The buildings date back to 1837 when former merchant and educational pioneer David Stow opened the Dundas Vale Normal Seminary, Europe’s first purpose-built training institution for teachers. Some remnants of the old seminary still remain today – rooms with rows of sinks which were more recently used as storage, and wooden lockers can still be found. In 1913 the Glasgow Corporation agreed a deal to buy the estate, and build both a teacher training college and the associated Jordanhill School on the site. A new building was planned to provide teacher training. With the new school completed in 1920 and the college in 1921, the now Grade B listed David Stow Building facilitated all teacher training provided under the unified University of Glasgow. Centrally funded and with no ties with churches, the college was largely non-residential and its range of work was wider. A shortage of teachers throughout Britain in the late 1950s lead to large scale expansion at Jordanhill. Construction of a new purpose-built facility commenced in 1961, replacing a much older manor house on the site. In 1993, the college was required to merge with a higher education facility. The University of Strathclyde approached the college, and an agreement between both institutions was reached. In 1993 Jordanhill College became the Faculty of Education of the University of Strathclyde. With better use of facilities, and an ageing campus at Jordanhill which was highly protected by preservation orders, in 2010 the decision was made to close Jordanhill campus and move the Faculty all courses to its John Anderson Campus. 2011-12 was the last academic year held at the Jordanhill Campus before the move took place.
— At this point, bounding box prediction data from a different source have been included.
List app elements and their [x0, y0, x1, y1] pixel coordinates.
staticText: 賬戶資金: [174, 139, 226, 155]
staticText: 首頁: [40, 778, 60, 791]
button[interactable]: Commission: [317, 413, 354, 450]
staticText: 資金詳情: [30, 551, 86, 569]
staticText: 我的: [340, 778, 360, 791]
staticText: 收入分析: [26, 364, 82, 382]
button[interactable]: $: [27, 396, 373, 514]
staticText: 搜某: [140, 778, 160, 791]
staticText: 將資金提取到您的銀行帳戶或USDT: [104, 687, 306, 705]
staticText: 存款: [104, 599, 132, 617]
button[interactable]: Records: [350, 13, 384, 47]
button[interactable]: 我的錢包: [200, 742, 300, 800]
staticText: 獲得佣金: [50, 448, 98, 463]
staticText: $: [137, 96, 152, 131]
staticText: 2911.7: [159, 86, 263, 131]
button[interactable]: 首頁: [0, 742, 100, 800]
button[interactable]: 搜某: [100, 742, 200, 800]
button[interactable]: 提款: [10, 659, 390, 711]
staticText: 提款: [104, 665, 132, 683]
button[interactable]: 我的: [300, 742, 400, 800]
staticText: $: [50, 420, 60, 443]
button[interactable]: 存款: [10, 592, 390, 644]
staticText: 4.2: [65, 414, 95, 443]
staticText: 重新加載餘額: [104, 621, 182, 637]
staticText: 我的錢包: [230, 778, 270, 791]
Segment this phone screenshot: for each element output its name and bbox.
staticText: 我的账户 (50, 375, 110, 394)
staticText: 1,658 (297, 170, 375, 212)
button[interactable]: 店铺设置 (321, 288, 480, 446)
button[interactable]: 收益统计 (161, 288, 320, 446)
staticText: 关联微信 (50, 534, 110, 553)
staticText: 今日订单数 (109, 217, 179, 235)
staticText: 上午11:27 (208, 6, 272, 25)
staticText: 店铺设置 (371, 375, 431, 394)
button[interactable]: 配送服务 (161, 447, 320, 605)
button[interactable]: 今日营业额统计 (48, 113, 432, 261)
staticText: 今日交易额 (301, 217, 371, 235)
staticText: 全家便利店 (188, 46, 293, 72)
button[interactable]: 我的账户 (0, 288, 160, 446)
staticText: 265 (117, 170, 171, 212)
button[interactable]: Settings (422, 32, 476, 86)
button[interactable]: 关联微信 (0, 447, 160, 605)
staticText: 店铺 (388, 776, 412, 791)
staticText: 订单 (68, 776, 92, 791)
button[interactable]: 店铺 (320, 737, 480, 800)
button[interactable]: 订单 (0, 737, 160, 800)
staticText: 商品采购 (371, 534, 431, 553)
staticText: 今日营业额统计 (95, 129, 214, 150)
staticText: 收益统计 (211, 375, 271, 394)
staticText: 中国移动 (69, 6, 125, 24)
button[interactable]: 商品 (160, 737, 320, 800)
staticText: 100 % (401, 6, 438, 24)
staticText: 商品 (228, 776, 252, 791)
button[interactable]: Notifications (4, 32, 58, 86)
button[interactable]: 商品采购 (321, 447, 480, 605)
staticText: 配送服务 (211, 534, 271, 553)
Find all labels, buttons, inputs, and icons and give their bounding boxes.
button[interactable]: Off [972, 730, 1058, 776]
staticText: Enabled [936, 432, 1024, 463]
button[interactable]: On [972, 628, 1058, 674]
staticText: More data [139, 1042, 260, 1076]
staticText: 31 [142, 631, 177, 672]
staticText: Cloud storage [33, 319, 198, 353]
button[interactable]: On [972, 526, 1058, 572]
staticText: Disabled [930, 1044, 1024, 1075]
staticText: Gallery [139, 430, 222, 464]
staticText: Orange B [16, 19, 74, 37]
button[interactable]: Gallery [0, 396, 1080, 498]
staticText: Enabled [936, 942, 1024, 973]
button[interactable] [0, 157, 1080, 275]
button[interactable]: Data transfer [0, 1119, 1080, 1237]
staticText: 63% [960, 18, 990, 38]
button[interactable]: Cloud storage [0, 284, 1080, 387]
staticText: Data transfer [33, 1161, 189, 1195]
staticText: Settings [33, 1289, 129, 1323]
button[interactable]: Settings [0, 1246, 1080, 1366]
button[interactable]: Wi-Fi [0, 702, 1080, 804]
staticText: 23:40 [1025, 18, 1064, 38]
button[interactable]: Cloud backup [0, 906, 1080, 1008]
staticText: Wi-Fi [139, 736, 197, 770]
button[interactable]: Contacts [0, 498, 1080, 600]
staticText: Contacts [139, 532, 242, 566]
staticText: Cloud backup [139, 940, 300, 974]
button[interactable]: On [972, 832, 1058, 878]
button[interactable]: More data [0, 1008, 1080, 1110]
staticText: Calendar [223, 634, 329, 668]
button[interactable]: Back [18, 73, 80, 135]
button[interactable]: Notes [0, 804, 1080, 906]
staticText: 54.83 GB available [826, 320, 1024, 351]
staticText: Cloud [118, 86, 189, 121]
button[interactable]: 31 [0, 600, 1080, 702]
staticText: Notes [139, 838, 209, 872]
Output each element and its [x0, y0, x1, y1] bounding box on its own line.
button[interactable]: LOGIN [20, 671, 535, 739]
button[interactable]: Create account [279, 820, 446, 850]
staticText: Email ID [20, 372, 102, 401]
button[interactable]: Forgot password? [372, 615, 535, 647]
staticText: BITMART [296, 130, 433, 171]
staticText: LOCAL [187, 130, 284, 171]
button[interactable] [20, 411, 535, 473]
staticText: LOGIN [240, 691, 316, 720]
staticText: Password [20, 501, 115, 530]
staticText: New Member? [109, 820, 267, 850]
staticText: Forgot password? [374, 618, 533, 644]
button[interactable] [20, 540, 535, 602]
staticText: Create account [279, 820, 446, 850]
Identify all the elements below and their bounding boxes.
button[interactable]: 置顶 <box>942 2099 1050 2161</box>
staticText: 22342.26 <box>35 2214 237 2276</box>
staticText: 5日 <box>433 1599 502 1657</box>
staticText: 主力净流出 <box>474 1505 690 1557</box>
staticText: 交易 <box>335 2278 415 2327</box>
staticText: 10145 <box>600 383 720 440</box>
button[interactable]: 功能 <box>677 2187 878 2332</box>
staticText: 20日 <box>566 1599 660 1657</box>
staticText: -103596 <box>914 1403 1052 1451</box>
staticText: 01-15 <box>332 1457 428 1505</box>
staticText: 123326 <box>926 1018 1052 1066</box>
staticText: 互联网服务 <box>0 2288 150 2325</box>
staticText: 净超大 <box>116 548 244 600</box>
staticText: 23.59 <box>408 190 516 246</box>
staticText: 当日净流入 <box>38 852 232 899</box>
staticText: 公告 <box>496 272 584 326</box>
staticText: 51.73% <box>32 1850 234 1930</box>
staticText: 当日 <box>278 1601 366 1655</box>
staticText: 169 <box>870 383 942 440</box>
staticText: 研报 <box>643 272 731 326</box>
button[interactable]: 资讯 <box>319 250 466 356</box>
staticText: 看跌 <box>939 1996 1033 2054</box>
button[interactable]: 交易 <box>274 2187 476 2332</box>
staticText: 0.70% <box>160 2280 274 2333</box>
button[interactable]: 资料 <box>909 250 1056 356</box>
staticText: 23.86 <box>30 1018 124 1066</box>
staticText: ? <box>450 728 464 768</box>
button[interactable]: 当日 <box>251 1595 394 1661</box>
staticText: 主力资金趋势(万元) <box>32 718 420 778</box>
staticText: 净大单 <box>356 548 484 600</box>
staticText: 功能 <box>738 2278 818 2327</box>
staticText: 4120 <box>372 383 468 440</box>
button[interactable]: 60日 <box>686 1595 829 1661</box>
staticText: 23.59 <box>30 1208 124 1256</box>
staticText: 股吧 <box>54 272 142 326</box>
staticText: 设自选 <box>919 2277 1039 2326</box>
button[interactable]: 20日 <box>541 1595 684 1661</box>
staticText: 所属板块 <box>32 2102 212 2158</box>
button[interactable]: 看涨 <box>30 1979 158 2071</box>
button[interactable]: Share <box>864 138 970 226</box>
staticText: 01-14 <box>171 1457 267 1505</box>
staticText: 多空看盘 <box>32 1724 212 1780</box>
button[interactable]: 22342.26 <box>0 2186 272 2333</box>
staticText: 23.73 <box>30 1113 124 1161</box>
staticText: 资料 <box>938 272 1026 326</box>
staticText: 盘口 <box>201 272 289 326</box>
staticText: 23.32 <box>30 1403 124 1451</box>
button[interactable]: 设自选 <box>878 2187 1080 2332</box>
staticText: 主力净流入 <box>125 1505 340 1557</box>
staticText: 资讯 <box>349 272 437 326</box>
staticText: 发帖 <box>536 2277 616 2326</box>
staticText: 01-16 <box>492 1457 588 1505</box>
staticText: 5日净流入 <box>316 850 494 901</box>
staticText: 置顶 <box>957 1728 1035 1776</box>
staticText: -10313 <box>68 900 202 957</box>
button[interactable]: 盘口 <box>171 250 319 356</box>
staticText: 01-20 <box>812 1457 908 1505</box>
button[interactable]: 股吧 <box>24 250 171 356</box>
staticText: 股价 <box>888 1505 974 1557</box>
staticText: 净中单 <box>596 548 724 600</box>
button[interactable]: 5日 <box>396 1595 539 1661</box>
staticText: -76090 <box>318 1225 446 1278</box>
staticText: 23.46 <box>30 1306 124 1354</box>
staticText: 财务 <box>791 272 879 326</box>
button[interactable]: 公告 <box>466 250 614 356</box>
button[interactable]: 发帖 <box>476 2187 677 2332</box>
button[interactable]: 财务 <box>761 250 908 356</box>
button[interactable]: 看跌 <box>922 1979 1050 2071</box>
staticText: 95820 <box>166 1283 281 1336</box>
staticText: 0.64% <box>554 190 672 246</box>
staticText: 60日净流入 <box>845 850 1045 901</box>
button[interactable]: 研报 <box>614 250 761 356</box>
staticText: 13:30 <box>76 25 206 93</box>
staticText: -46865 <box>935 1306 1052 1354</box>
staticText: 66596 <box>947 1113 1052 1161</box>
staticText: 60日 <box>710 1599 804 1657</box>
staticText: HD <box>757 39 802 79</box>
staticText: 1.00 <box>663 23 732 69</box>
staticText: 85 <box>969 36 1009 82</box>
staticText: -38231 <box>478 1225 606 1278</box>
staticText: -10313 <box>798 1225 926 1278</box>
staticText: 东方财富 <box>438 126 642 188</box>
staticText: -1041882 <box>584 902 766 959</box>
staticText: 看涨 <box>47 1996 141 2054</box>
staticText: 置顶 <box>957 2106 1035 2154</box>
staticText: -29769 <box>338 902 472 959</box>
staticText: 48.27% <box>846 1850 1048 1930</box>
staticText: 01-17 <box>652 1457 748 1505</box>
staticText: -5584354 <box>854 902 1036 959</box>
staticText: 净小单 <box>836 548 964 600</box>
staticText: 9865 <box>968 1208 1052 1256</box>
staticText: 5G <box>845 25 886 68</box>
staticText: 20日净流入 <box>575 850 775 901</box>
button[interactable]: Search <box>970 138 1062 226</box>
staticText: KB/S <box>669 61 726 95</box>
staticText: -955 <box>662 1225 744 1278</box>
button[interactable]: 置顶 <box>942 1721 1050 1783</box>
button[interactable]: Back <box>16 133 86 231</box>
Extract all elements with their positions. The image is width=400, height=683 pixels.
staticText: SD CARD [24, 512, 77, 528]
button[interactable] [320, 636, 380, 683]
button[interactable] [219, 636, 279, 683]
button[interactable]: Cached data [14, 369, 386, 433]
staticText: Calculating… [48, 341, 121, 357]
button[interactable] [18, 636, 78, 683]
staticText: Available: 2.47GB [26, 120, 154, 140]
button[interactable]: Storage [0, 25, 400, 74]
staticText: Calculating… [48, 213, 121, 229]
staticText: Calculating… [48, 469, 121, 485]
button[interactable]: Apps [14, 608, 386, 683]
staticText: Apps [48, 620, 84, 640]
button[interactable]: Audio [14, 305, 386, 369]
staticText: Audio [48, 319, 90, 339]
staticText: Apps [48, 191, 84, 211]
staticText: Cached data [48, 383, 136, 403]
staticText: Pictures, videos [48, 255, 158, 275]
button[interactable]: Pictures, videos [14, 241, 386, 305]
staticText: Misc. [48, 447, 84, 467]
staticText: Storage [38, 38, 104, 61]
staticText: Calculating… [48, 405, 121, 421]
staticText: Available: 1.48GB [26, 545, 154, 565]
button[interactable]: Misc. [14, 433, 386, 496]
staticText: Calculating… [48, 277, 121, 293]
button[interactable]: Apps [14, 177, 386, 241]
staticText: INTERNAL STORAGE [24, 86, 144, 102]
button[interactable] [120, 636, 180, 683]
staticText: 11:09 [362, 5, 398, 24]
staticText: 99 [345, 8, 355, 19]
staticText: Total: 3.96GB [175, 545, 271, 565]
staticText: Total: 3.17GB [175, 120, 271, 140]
We never thought this one would happen as we walked around the disused, overgrown campus. There was dog walkers everywhere, vans outside the front entrance, and 'lawnmower cars' cleaning up around the front too. However, soon enough we found an open door around the back, with a skip outside. This is where the asbestos removal workers were taking furniture, and there was a guided route around the building that they used, cautioned off with a banner.
As soon as we got inside, we heard voices along this makeshift walkway, so we slipped down the first corridor we found away from it, and began our silent, tense exploration.
The room with the domed, colourful ceiling was the lunch break room for the workers and they were inside enjoying sandwiches at one point, so sadly we couldn't get any pictures from it!
Exterior, they were doing well with the grass
Assembly Hall, my friend accidentally played the organ which was very, very loud. I'd recommend taking a quick look at my video if you want a laugh as I got it all on camera. Nevertheless, this room was stunning - notice the walkway in the centre where security/workers could go through at any time.
After the organ scenario, we headed out, before we could create any more noise. On the way to our exit door, we walked past a room with a worker doing some duty, luckily with his back turned. I think the whole reason for this explore was simply a bit of luck, which is always nice.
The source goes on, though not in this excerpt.